Dynamics Handlers

Dynamics Handlers

class blackbox_mpc.dynamics_handlers.SystemDynamicsHandler(env_action_space, env_observation_space, dynamics_function=None, true_model=False, is_normalized=True, log_dir=None, tf_writer=None, save_model_frequency=1, saved_model_dir=None, transform_targets_func=<tensorflow.python.eager.def_function.Function object>, inverse_transform_targets_func=<tensorflow.python.eager.def_function.Function object>)[source]
__init__(env_action_space, env_observation_space, dynamics_function=None, true_model=False, is_normalized=True, log_dir=None, tf_writer=None, save_model_frequency=1, saved_model_dir=None, transform_targets_func=<tensorflow.python.eager.def_function.Function object>, inverse_transform_targets_func=<tensorflow.python.eager.def_function.Function object>)[source]

This is the system dynamics handler class that is reponsible for training the dynamics functions, storing the rollouts as well as

prepocessing and postprocessing of the MDP elements

Parameters
  • dynamics_function (DeterministicDynamicsFunctionBase) – Defines the system dynamics function.

  • env_action_space (gym.ActionSpace) – Defines the action space of the gym environment.

  • env_observation_space (tf.int32) – Defines the observation space of the gym environment.

  • tf_writer (tf.summary) – Defines a tensorflow writer to be used for logging

  • log_dir (string) – Defines the log directory to save the normalization statistics in.

  • saved_model_dir (string) – Defines the saved model directory where the model is saved in, in case of loading the model.

  • dynamics_function – Defines the dynamics_function of the nn dynamics function itself

  • transform_targets_func (tf_function) – Defines a tf function to transform the next states as targets (output of the nn dynamics), by default this is the deviation function which is (target = next_state - current_state).

  • inverse_transform_targets_func (tf_function) – Defines a tf function to inverse transform the targets (output of the nn dynamics), by default this is the inverse of the deviation function which is (next_state = target + current_state).

  • save_model_frequency (Int) – Defines how often the model should be saved (defined relative to the number of refining iters)

  • true_model (bool) – Defines if the dynamics function is a non trainable model or not.

  • is_normalized (bool) – Defines if the dynamics function should be trained with normalization or not.

__weakref__

list of weak references to the object (if defined)

get_dynamics_function()[source]

returns the dynamics function used by the system handler.

Returns

process_input(states, actions)[source]

This is the process_input function, which takes in the states and actions and preprocesses them for the dynamics function, (normalization..etc)

Parameters
  • states (tf.float32) – The current states has a shape of (Batch Xdim_S)

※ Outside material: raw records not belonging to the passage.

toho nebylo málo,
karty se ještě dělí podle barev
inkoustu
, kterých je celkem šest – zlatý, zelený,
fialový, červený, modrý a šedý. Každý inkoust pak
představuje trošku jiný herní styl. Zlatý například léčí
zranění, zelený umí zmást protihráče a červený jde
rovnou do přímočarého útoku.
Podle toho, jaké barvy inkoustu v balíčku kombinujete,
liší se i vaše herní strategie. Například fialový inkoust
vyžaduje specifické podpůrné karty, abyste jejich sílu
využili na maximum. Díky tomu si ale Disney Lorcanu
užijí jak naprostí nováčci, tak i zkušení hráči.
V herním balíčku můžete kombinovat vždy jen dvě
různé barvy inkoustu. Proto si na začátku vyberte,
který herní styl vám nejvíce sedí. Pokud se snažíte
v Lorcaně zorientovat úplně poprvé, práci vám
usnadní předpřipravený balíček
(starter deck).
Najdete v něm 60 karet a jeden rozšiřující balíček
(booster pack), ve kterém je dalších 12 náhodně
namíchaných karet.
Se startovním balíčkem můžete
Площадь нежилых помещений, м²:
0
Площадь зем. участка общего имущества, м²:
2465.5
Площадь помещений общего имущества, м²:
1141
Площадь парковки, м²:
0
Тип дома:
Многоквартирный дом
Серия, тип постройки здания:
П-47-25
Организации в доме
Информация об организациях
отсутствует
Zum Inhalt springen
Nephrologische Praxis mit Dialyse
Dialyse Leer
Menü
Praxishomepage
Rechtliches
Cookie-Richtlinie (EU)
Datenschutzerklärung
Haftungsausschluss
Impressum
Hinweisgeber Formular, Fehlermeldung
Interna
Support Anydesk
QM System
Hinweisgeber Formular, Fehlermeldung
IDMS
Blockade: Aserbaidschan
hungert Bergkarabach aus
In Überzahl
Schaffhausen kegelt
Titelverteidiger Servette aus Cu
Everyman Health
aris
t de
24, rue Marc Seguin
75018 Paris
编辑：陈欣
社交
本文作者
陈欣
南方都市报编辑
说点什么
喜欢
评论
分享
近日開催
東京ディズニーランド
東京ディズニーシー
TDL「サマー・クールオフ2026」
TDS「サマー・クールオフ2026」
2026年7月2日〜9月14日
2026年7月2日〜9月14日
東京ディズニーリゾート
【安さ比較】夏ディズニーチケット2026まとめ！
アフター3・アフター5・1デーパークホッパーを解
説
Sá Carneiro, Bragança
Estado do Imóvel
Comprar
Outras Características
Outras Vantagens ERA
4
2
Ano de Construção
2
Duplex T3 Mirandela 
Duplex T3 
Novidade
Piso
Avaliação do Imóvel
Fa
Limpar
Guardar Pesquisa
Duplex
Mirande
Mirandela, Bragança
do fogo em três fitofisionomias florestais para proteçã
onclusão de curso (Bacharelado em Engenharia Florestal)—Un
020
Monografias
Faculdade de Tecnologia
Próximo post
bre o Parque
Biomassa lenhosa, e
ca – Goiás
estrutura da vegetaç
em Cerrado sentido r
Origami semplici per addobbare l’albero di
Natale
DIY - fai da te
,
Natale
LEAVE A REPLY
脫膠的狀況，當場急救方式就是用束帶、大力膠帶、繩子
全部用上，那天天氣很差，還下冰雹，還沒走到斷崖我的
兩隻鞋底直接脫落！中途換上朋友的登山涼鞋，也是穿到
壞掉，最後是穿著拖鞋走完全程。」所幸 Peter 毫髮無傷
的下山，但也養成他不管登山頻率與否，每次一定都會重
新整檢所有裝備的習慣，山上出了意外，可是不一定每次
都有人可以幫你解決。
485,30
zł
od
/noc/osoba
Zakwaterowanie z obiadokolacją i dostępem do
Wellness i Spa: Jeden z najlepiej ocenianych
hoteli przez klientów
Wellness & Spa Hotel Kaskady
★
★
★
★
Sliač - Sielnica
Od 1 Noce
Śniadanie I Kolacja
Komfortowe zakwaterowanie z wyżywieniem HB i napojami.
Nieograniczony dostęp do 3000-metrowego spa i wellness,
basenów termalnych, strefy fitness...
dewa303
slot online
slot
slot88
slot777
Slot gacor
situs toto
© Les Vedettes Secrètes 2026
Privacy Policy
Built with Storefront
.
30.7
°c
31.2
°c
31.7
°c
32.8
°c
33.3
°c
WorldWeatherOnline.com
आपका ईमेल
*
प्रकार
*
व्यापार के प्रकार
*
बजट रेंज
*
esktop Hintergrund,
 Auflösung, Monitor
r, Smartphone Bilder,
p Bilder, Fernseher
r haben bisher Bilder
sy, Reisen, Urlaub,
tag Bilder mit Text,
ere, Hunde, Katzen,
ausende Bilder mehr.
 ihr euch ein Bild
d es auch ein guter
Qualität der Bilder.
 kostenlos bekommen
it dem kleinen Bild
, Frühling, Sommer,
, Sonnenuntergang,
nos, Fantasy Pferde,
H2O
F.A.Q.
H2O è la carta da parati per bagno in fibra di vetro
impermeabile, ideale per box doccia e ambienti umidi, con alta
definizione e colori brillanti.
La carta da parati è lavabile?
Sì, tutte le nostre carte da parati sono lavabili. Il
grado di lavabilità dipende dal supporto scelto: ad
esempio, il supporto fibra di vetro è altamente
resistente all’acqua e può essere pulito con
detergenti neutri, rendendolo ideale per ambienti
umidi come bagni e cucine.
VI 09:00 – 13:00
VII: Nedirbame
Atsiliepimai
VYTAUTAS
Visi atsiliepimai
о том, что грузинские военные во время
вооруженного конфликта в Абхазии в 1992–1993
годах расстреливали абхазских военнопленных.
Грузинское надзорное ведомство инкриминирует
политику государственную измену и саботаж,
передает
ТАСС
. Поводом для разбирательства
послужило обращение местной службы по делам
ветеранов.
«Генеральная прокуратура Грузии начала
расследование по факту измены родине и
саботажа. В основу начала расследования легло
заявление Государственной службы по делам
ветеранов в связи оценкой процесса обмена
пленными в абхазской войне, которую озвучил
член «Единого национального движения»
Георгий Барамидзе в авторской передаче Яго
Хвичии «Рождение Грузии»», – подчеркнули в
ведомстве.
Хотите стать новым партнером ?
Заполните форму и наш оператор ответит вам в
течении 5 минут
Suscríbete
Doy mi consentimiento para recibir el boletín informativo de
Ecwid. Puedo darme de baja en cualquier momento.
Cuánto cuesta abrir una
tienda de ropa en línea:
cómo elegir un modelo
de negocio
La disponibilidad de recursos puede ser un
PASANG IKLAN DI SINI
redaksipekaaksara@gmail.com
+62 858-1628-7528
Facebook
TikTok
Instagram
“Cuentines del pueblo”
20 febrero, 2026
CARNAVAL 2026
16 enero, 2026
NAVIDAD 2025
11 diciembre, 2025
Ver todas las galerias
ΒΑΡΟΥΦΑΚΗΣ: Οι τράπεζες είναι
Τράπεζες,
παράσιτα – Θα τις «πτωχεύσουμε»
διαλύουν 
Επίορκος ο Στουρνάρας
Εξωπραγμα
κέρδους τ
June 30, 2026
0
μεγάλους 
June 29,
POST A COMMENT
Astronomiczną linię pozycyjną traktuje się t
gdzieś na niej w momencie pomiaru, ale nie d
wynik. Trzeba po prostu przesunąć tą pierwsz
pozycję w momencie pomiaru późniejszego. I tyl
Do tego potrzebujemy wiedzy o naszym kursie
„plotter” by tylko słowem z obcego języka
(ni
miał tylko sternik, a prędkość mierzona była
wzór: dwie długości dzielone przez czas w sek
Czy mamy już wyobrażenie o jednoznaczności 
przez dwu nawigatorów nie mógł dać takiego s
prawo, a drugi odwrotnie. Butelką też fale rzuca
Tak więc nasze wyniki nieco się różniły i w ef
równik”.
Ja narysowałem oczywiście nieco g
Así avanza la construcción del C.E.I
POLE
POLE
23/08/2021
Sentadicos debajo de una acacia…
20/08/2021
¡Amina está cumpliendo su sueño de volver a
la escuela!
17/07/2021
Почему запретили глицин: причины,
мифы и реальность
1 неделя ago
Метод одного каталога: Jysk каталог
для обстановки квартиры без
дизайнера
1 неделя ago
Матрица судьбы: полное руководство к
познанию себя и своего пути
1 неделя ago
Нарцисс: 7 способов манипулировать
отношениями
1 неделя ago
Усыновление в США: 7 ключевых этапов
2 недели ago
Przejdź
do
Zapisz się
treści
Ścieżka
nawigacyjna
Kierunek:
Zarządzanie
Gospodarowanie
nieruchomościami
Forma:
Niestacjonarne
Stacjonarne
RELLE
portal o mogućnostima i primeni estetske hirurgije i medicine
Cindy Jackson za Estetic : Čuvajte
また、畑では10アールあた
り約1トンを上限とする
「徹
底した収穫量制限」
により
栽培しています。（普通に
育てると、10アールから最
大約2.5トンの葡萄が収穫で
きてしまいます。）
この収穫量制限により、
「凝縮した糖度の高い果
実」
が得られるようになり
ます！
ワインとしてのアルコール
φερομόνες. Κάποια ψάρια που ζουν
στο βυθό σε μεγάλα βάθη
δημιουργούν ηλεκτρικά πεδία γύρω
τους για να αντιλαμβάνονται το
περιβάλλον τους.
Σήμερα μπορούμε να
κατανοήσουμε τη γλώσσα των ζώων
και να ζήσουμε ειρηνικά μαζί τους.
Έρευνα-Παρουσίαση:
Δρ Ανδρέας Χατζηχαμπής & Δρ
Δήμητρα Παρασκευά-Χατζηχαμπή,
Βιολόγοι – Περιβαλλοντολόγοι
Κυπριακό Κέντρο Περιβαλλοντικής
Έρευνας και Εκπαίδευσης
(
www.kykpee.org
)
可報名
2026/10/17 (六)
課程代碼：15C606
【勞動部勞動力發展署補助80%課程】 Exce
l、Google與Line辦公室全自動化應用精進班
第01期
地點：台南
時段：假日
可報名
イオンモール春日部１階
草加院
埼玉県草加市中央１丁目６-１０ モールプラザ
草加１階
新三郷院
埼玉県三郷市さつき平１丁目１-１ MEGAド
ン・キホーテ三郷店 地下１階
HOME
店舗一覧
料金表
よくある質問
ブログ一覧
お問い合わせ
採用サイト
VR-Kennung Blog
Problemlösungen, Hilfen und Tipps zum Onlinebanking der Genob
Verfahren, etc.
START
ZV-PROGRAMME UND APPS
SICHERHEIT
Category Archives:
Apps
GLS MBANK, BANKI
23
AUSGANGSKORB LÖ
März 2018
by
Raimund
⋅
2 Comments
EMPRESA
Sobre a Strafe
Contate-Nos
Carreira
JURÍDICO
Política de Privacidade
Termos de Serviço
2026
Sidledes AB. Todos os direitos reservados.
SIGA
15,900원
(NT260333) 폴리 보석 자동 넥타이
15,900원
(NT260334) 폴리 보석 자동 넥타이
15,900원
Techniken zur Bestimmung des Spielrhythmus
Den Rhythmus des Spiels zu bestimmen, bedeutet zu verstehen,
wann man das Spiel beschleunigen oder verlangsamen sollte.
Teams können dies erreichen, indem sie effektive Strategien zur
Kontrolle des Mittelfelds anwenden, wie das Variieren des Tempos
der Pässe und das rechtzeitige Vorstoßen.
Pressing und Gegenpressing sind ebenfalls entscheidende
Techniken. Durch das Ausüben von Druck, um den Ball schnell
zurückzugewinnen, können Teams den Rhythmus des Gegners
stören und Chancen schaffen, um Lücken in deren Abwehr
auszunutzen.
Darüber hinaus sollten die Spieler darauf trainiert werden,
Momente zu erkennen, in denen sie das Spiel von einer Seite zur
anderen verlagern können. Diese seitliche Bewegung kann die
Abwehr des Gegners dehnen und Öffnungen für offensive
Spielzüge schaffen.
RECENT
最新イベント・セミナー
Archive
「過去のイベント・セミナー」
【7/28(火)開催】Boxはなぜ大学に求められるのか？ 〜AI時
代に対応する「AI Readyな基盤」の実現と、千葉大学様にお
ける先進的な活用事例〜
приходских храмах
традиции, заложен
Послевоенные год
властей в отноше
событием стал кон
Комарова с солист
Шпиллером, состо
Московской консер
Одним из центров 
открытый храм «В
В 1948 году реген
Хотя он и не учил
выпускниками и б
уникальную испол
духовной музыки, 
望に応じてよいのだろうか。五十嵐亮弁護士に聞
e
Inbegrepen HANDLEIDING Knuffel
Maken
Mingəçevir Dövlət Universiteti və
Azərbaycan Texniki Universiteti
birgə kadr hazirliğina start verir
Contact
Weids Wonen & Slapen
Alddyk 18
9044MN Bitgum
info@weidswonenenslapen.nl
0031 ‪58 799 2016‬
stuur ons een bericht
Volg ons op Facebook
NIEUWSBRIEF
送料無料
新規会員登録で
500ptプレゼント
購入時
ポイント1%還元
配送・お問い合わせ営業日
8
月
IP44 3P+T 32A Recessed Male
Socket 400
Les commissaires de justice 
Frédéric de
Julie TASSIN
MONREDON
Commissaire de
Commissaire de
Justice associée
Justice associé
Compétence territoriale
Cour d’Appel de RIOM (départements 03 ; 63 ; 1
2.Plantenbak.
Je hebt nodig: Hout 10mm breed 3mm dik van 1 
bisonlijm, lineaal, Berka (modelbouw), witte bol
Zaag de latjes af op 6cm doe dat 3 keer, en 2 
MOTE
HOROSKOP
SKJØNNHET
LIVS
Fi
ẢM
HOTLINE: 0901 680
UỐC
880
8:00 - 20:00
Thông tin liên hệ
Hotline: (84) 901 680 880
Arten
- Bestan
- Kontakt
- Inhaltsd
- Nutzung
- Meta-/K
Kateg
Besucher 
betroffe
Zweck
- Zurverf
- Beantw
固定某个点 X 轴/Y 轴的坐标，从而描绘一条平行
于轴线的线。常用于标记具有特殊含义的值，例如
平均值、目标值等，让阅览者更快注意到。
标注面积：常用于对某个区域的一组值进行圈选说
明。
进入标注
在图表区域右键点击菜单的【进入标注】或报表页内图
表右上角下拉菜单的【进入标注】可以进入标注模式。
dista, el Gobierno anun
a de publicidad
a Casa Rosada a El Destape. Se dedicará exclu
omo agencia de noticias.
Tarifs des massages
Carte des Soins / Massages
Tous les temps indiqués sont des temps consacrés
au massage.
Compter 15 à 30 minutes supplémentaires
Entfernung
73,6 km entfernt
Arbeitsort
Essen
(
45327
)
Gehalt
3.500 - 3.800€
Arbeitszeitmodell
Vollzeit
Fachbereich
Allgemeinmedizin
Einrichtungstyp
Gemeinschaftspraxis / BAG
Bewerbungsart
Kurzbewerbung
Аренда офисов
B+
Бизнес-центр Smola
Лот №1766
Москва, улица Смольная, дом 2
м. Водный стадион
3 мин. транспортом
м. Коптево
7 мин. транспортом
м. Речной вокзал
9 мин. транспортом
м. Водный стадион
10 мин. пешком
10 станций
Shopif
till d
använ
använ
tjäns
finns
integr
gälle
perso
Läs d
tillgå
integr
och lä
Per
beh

  • actions (tf.float32) – The current actions has a shape of (Batch Xdim_U)

Returns

result – concatenated states and actions after preprocessing them.

Return type

tf.float32

process_output(inputs_states, raw_output)[source]

This is the process_state_output function, which takes in the previous states predicted target/delta and processes them to get the predicted absolute next state.

Parameters
  • inputs_states (tf.float32) – The previous states has a shape of (Batch Xdim_S)

  • raw_output (tf.float32) – The predicted normalized delta as received from the dynamics function has a shape of (Batch Xdim_U).

Returns

result – absolute predicted next state.

Return type

tf.float32

train(observations_trajectories, actions_trajectories, rewards_trajectories, validation_split=0.2, batch_size=128, learning_rate=0.001, epochs=30, nn_optimizer=<class 'tensorflow.python.keras.optimizer_v2.adam.Adam'>)[source]

This is the train function, which takes in the data of the MDP to train the dynamics model on it.

Parameters
  • observations_trajectories ([np.float32]) – A list of observations of each of the episodes for the n agents.

  • actions_trajectories ([np.float32]) – A list of actions of each of the episodes for the n agents.

  • rewards_trajectories ([np.float32]) – A list of rewards of each of the episodes for the n agents.

  • learning_rate (float) – Learning rate to be used in training the dynamics function.

  • epochs (Int) – Number of epochs to be used in training the dynamics function everytime train is called.

  • validation_split (float32) – Defines the validation split to be used of the rollouts collected.

  • batch_size (int) – Defines the batch size to be used for training the model.

  • nn_optimizer (tf.keras.optimizers) – Defines the optimizer to use with the neural network.